- Born: Jacobina Watt Edinburgh, Scotland
- Baptised: 15 November 1854
- Died: 24 November 1934 (aged 80) Edinburgh, Scotland
- Resting place: Dean Cemetery
- Occupation: Suffragist
- Organization: Orcadian Women's Suffrage Society
- Relatives: Stanley Cursiter (nephew)

= Bina Cursiter =

Scottish suffragist (1854-1934)

Bina Cursiter (15 November 1854 – 24 November 1934) was a Scottish suffragist, who played a leading role in Orcadian Women's Suffrage Society, and helped to galvanise the organised women's movement in Orkney.

== Life ==
Bina Cursiter was born Jacobina Watt in Edinburgh on 15 November 1854, the daughter of Philip Butler and Elizabeth Watt (née Patterson). She was educated in Surrey and Nottingham before being recommended, aged 18, to work as a governess in Hungary. Bina subsequently spent three years employed by Count Lajos Benyovszky, caring for his daughter Marietta.

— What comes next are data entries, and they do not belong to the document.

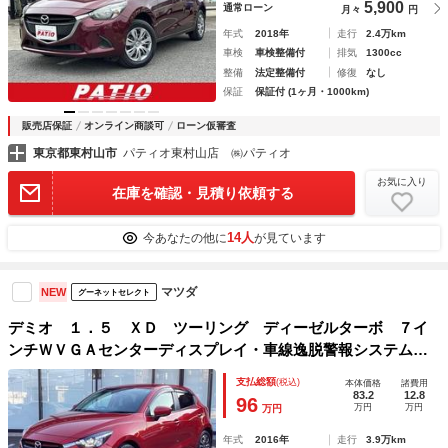
5,900
通常ローン
月々
円
年式
2018年
走行
2.4万km
車検
車検整備付
排気
1300cc
整備
法定整備付
修復
なし
保証
保証付 (1ヶ月・1000km)
販売店保証
オンライン商談可
ローン仮審査
東京都東村山市
パティオ東村山店 ㈱パティオ
お気に入り
在庫を確認・見積り依頼する
14人
今あなたの他に
が見ています
マツダ
NEW
グーネットセレクト
デミオ １．５ ＸＤ ツーリング ディーゼルターボ ７イ
ンチＷＶＧＡセンターディスプレイ・車線逸脱警報システム
付 ｉ－ｓｔｏｐ ＢＴ接続 サイドエアバッグ 横滑防止装
支払総額
(税込)
本体価格
諸費用
置 アドバンスドキー 盗難防止 パワステ ＬＥＤライト
83.2
12.8
96
万円
万円
万円
エアバック キーレス ＴＶ
年式
2016年
走行
3.9万km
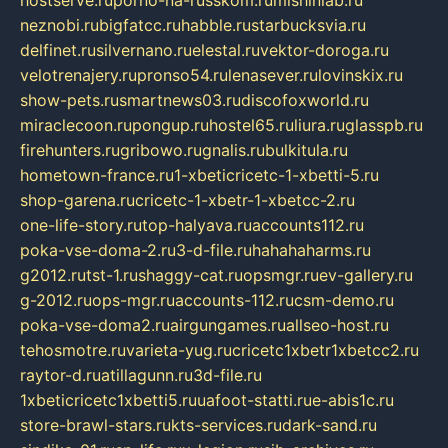
hostserve.ru
porno-na-russkom.ru
mishinlab.ru
neznobi.ru
bigfatcc.ru
habble.ru
starbucksvia.ru
delfinet.ru
silvernano.ru
elestal.ru
vektor-doroga.ru
velotrenajery.ru
pronso54.ru
lenasever.ru
lovinskix.ru
show-pets.ru
smartnews03.ru
discofoxworld.ru
miraclecoon.ru
pongup.ru
hostel65.ru
liura.ru
glasspb.ru
firehunters.ru
gribowo.ru
gnalis.ru
bulkitula.ru
hometown-france.ru
1-xbeticricetc-1-xbetti-5.ru
shop-garena.ru
cricetc-1-xbetr-1-xbetcc-2.ru
one-life-story.ru
top-halyava.ru
accounts112.ru
poka-vse-doma-2.ru
3-d-file.ru
hahahaharms.ru
g2012.ru
tst-1.ru
shaggy-cat.ru
opsmgr.ru
ev-gallery.ru
g-2012.ru
ops-mgr.ru
accounts-112.ru
csm-demo.ru
poka-vse-doma2.ru
airgungames.ru
allseo-host.ru
tehosmotre.ru
varieta-yug.ru
cricetc1xbetr1xbetcc2.ru
raytor-d.ru
atillagunn.ru
3d-file.ru
1xbeticricetc1xbetti5.ru
uafoot-statti.ru
e-abis1c.ru
store-brawl-stars.ru
kts-services.ru
dark-sand.ru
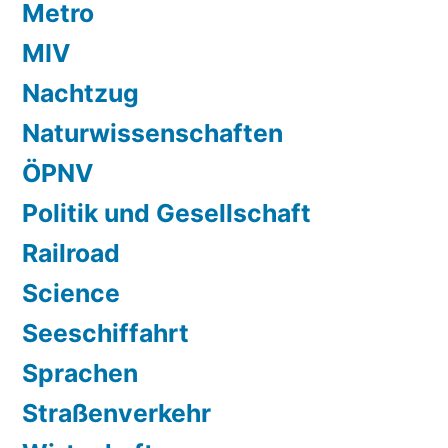
Metro
MIV
Nachtzug
Naturwissenschaften
ÖPNV
Politik und Gesellschaft
Railroad
Science
Seeschiffahrt
Sprachen
Straßenverkehr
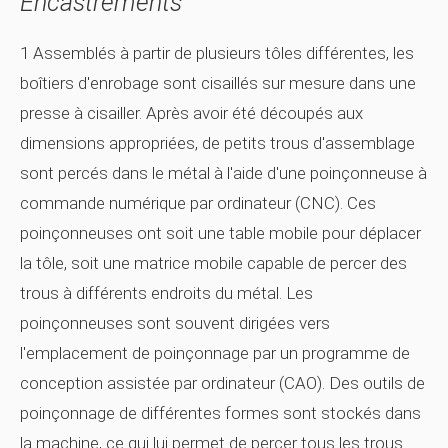
Encastrements
1 Assemblés à partir de plusieurs tôles différentes, les
boîtiers d'enrobage sont cisaillés sur mesure dans une
presse à cisailler. Après avoir été découpés aux
dimensions appropriées, de petits trous d'assemblage
sont percés dans le métal à l'aide d'une poinçonneuse à
commande numérique par ordinateur (CNC). Ces
poinçonneuses ont soit une table mobile pour déplacer
la tôle, soit une matrice mobile capable de percer des
trous à différents endroits du métal. Les
poinçonneuses sont souvent dirigées vers
l'emplacement de poinçonnage par un programme de
conception assistée par ordinateur (CAO). Des outils de
poinçonnage de différentes formes sont stockés dans
la machine, ce qui lui permet de percer tous les trous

The Watt family returned to Scotland in the 1880s, settling in Glasgow. In 1885, while visiting Kirkwall, Orkney, she met James Walls Cursiter, whom she married in Glasgow on 29 June 1892 at the age of 37. James Cursiter was a grocer and general merchant, as well as an archaeologist and antiquarian. The couple's daughter, Lizzie Watt, was born in 1893.

The meeting to form the Orcadian Women's Suffrage Society (OWSS) was held in the Cursiters' home in Kirkwall, Daisybank, on 25 September 1909. Bina Cursiter became its Honorary Secretary. Its President was Mary Anne Baikie. The OWSS, who by the end of their first year had 55 members, was non-militant, and Cursiter devoted much of her time to its methods - including writing to the press, staging debates, and speaking at meetings. At the group's 1913 AGM, Cursiter's 'arduous and self-sacrificing services in the Cause' were noted.

When Cursiter moved to Edinburgh in 1916, then aged 61, she was presented with a gold watch in appreciation of her service to the Orcadian Women's Suffrage Society. Once in Edinburgh, she became a member of the Scottish Women's Hospitals for Foreign Service, and supported the Elsie Inglis hospitals for women and children.

== Death and legacy ==
Bina Cursiter died in an Edinburgh nursing home aged 80, on 24 November 1934. She was buried in Dean Cemetery, Edinburgh.

In 2021, Bina Cursiter was featured on a pack of 'Scotland's Suffragette Trumps’ playing cards, which were sent to 100 Scottish schools by the group Protests and Suffragettes.